Mark Mahaney’s photographs are based upon a roughness that fails to give a true impression of his vision when viewed individually. Mahaney believes it is impossible to define a story through a single picture. Therefore, he puts focus on lucid details, constructing polished and coherent images that rely on each other to construct meaning and feeling. Exactly this is what makes his images stand out from others, as the details are so lucid it almost feels like you can experience them when looking at the photographs.
Mahaney is fascinated by transformation, for example, the transformation of rural villages where the way of living has drastically changed overtime. Towns such as the one that Mahaney himself grew up in, places that have lost track of the once recognisable characteristics that defined the people living there. But, the dreams and objectives that formed the villages are still present in everything and everyone that remains. It is the same truthfulness that he uses with his portraits and commercial work. The sense of what is relevant and what is not, the struggle between what should be in or left out an image, it all comes down on the intrinsic democratic vision Mahaney has. He is eager to show the personal environment as en expression of the individual’s inner life.

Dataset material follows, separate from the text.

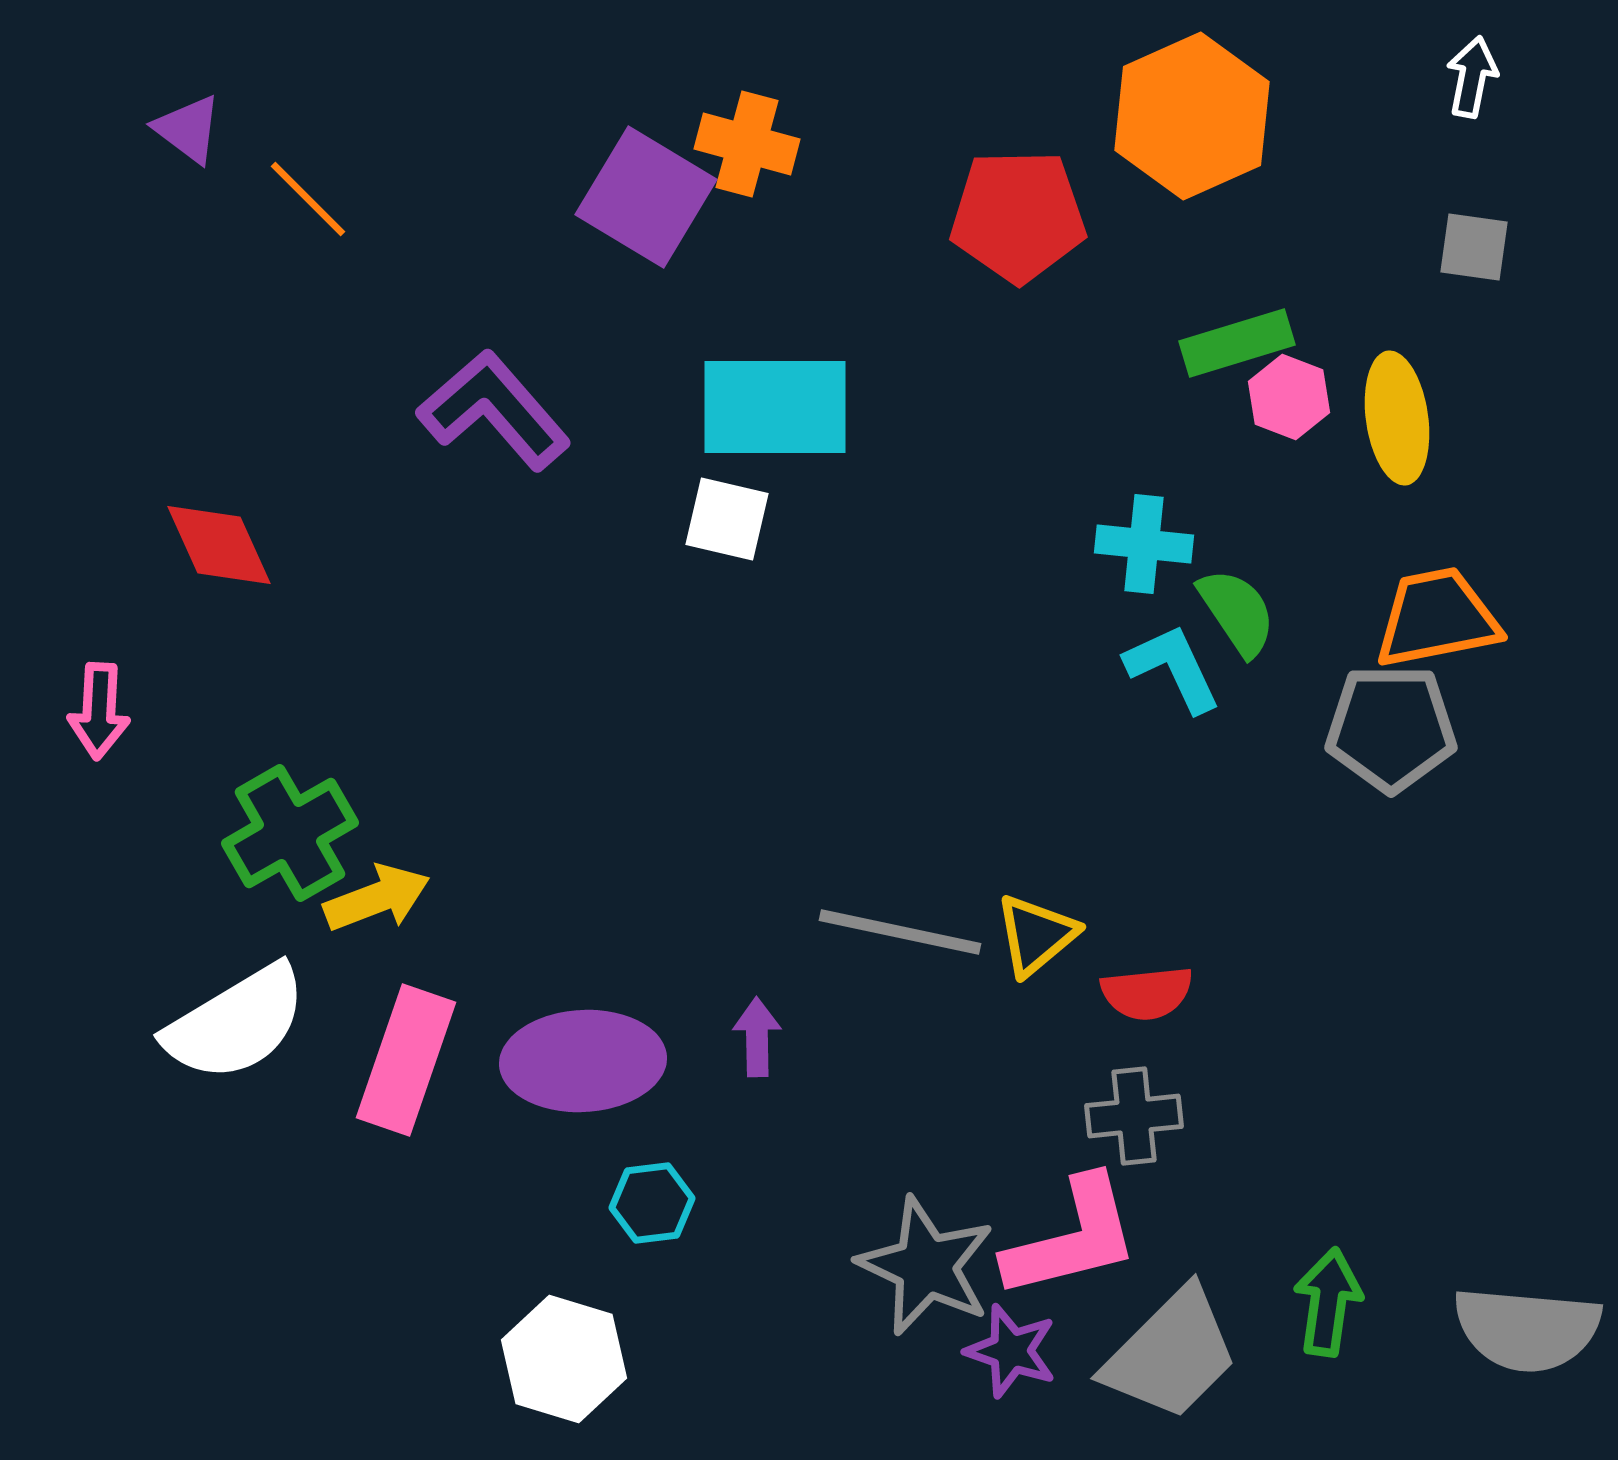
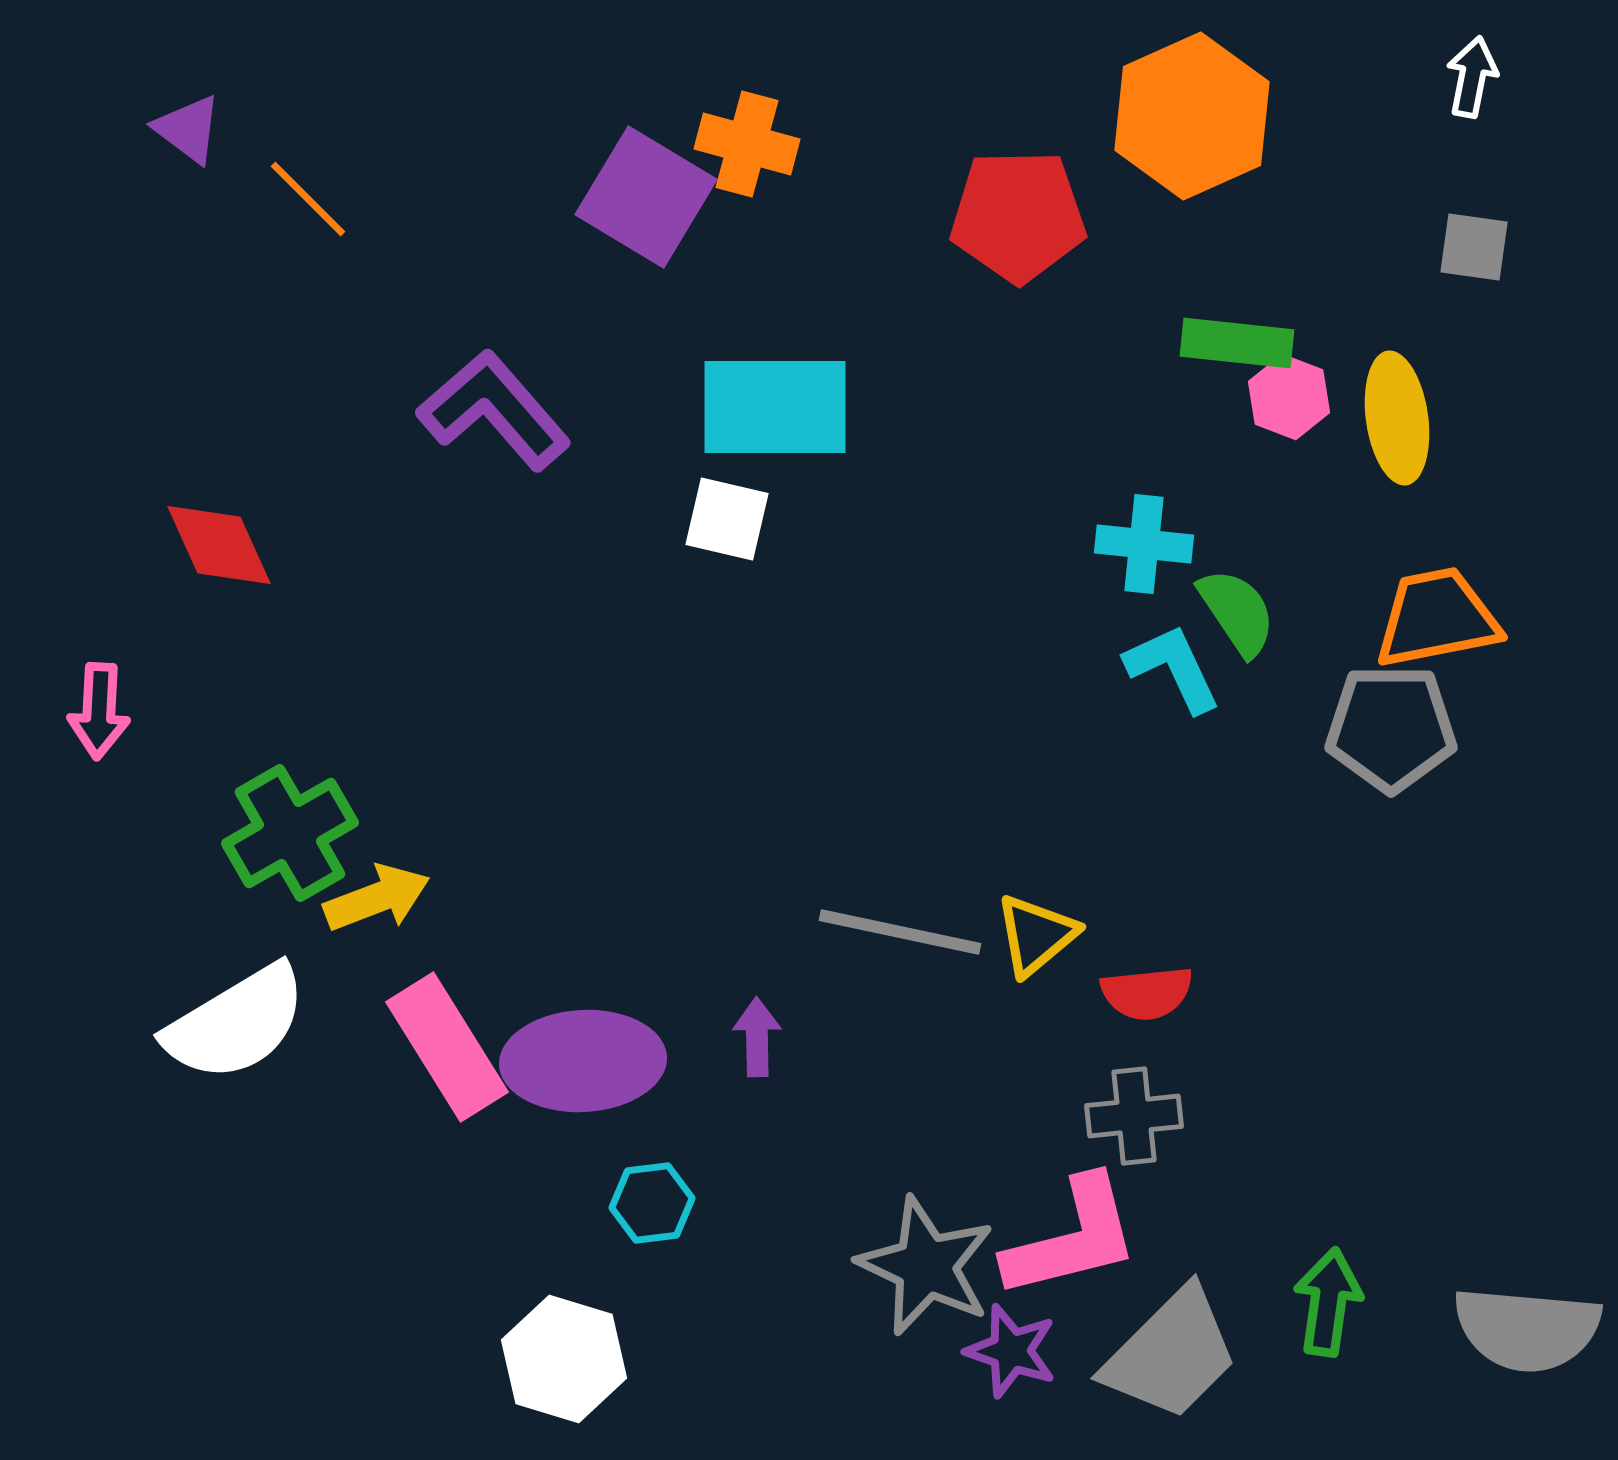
green rectangle: rotated 23 degrees clockwise
pink rectangle: moved 41 px right, 13 px up; rotated 51 degrees counterclockwise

When viewing Mark Mahaney’s work, it is essential to acknowledge that what is left out of the frame is just as important as what is shown. It is vital to see the photographs as a construction of significant elements that are collected to create a compelling narrative. The characteristics in Mahaney’s photography reflect on the things he values himself and on that what constructs his own idea of what the world should look like.